WORK INSTRUCTION:
Check each line of the entries below for the word "html", and copy the lines that have it.
[Opening EXERCISE DATA section]
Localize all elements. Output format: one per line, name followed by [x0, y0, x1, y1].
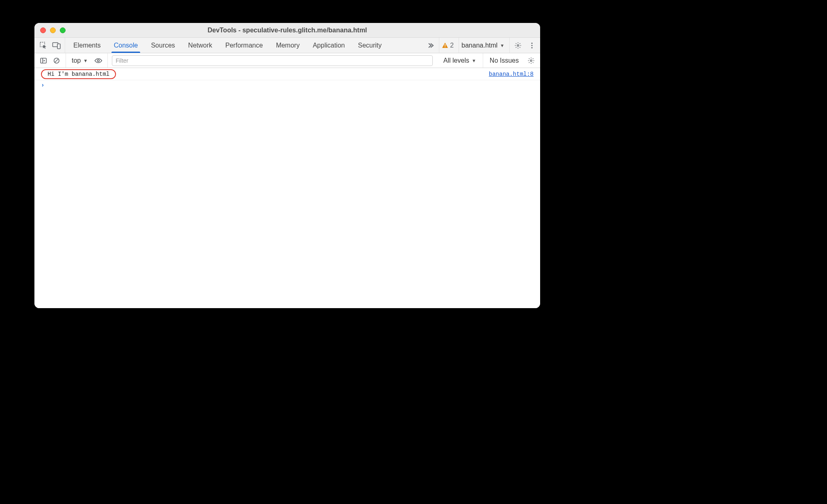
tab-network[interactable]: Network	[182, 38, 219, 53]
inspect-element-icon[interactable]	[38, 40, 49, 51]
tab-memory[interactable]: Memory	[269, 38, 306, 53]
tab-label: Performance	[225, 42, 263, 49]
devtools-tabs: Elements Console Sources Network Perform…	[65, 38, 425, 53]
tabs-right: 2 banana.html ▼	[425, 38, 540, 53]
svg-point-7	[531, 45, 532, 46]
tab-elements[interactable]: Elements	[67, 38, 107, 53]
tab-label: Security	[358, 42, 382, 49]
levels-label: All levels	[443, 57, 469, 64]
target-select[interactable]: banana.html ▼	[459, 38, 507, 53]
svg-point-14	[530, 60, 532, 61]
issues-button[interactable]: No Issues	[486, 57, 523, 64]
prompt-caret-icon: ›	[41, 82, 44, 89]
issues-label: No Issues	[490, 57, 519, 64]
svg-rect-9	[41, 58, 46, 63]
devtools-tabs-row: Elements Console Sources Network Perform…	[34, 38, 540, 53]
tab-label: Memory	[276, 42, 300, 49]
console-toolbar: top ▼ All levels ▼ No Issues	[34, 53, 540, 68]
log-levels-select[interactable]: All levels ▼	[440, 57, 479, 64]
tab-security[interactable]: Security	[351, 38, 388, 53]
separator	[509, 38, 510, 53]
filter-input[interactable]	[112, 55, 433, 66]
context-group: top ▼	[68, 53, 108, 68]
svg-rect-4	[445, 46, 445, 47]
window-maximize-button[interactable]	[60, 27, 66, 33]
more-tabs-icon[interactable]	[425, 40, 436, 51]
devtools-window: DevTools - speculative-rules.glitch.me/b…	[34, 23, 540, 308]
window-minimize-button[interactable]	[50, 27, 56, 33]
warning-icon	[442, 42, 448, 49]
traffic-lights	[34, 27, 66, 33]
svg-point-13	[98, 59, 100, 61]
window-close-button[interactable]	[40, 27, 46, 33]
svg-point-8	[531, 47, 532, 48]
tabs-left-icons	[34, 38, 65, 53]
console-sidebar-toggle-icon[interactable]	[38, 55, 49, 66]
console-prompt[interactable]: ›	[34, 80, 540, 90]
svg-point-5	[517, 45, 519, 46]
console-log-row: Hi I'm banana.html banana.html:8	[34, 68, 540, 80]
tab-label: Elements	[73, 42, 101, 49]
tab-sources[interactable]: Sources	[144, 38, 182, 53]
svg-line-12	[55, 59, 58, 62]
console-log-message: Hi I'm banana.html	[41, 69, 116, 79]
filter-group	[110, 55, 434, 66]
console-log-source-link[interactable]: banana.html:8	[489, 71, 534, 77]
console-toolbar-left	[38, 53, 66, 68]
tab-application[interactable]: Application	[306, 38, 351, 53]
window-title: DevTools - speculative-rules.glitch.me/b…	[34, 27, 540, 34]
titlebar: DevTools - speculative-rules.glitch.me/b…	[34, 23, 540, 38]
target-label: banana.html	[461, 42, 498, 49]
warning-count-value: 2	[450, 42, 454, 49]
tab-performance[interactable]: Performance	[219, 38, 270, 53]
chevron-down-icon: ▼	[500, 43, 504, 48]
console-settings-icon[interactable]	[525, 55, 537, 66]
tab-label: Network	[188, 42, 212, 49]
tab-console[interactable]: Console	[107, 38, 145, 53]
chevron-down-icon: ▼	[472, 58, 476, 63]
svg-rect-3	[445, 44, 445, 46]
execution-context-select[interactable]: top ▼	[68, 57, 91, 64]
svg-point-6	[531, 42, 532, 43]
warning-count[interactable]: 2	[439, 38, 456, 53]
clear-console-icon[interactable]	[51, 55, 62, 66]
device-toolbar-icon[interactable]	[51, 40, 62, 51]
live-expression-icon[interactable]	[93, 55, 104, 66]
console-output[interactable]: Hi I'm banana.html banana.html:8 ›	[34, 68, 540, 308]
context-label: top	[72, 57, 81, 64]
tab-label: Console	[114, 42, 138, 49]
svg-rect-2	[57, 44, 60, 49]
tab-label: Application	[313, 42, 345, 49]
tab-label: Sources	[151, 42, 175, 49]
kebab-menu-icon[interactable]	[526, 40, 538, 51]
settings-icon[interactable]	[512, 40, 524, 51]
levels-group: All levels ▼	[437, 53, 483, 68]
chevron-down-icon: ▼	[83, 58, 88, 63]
[Closing EXERCISE DATA section]
EXERCISE SOLUTION:
tabs-right: 2 banana.html ▼	[425, 38, 540, 53]
target-select[interactable]: banana.html ▼	[459, 38, 507, 53]
console-log-row: Hi I'm banana.html banana.html:8	[34, 68, 540, 80]
console-log-message: Hi I'm banana.html	[41, 69, 116, 79]
console-log-source-link[interactable]: banana.html:8	[489, 71, 534, 77]
target-label: banana.html	[461, 42, 498, 49]
console-output[interactable]: Hi I'm banana.html banana.html:8 ›	[34, 68, 540, 308]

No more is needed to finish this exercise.